- Born: November 16, 1958 (age 66) Toronto, Ontario, Canada
- Occupation: conductor
- Awards: Order of Ontario

= Noel Edison =

Canadian conductor

Noel Edison (born November 16, 1958) is a Canadian conductor. He is currently the conductor of the Edison Singers.

Born in Toronto, Ontario, the son of George and Marian Clarissa (Frost), Edison graduated from Jarvis Collegiate in 1978 and Wilfrid Laurier University in 1985. He then moved to Elora, Ontario to study piano with Victor Martins. He studied conducting with Robert Shaw, Helmuth Rilling, Sir David Willcocks, Wayne Riddle and John Alldis. In 1997, he was appointed conductor of the Toronto Mendelssohn Choir.

In 2002, Edison was awarded an honorary Doctor of Music by the University of Guelph. In 2009, Edison was made a member of the Order of Ontario.
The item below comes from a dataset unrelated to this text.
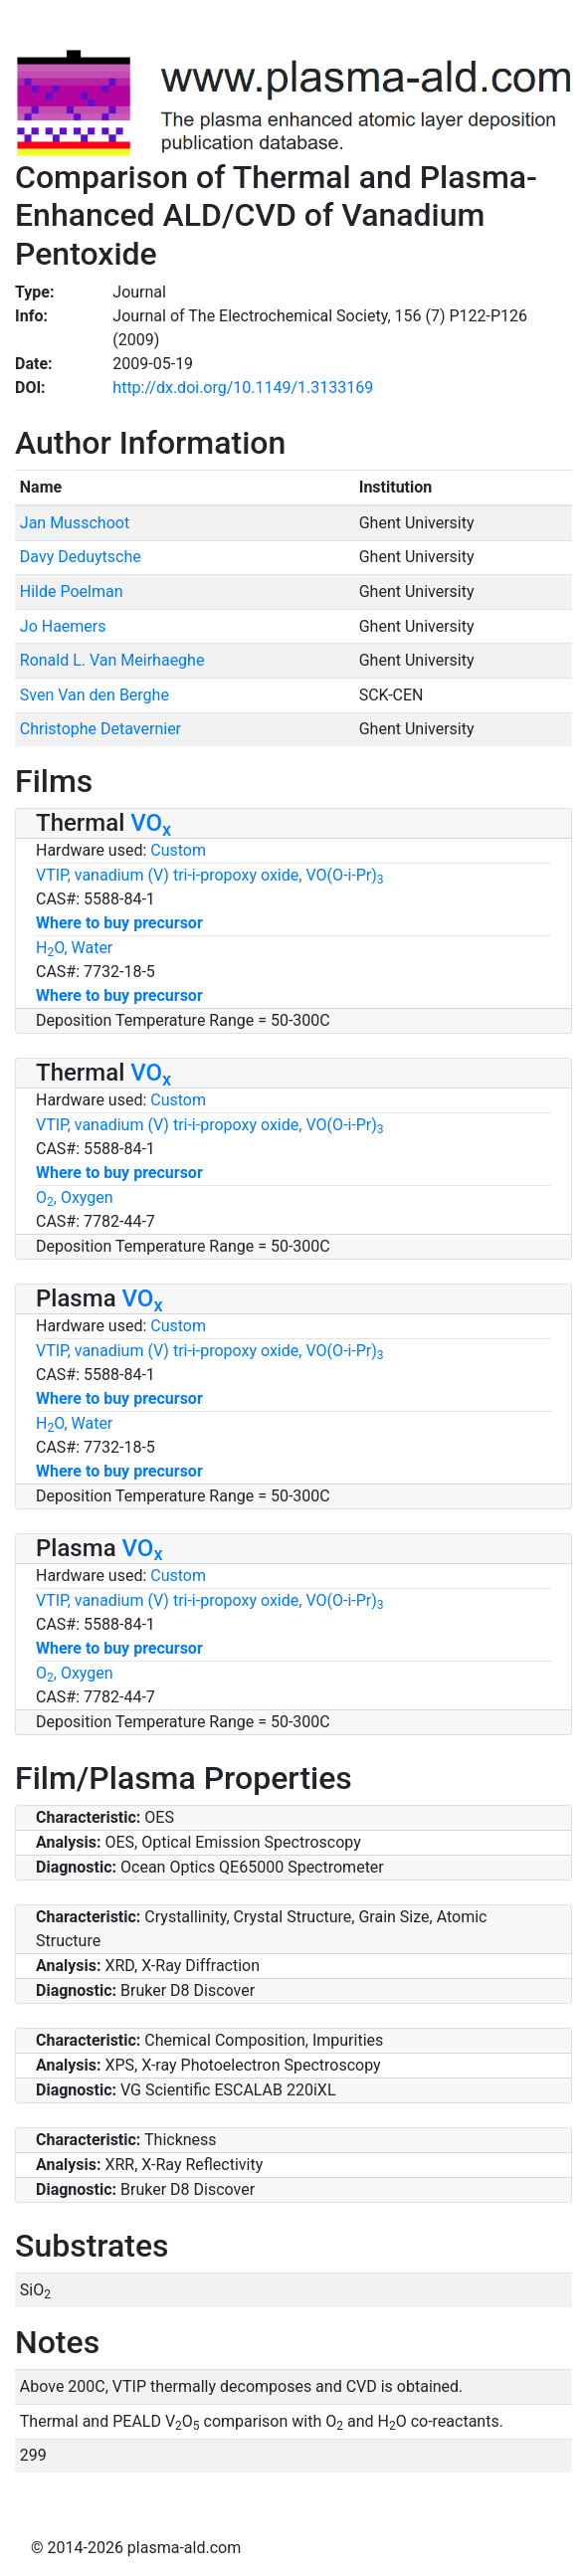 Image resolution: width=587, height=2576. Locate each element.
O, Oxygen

Allegations of sexual misconduct against Edison surfaced in February 2018, prompting both the Toronto Mendelssohn Choir and the Elora Singers to place him on leave pending investigation. Results of a third-party investigation ended in Edison's being relieved of his leadership duties of both The Elora Festival and The Elora Singers, in mid-April 2018. The Toronto Mendelssohn Choir and St. John's Elora also chose to let Edison go based on their own investigation during the spring of 2018.

In March 2019, Edison announced auditions for a new professional choral ensemble called The Edison Singers. For the first three seasons, he plans three concerts (nine performances) and two recordings with Naxos.